## DATA TO EXAMINE
++++

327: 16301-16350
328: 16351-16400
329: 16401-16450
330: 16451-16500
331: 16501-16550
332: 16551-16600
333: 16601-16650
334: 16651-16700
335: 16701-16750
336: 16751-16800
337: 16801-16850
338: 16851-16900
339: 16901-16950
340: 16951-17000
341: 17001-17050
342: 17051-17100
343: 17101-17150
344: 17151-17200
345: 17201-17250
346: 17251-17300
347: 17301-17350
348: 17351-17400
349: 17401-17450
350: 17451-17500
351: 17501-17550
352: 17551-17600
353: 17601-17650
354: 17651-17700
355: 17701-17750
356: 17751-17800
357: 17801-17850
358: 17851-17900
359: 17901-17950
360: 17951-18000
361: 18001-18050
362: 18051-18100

++++

Without altering a single word, transcribe the entries above.

## EXPECTED OUTPUT
327: 16301-16350
328: 16351-16400
329: 16401-16450
330: 16451-16500
331: 16501-16550
332: 16551-16600
333: 16601-16650
334: 16651-16700
335: 16701-16750
336: 16751-16800
337: 16801-16850
338: 16851-16900
339: 16901-16950
340: 16951-17000
341: 17001-17050
342: 17051-17100
343: 17101-17150
344: 17151-17200
345: 17201-17250
346: 17251-17300
347: 17301-17350
348: 17351-17400
349: 17401-17450
350: 17451-17500
351: 17501-17550
352: 17551-17600
353: 17601-17650
354: 17651-17700
355: 17701-17750
356: 17751-17800
357: 17801-17850
358: 17851-17900
359: 17901-17950
360: 17951-18000
361: 18001-18050
362: 18051-18100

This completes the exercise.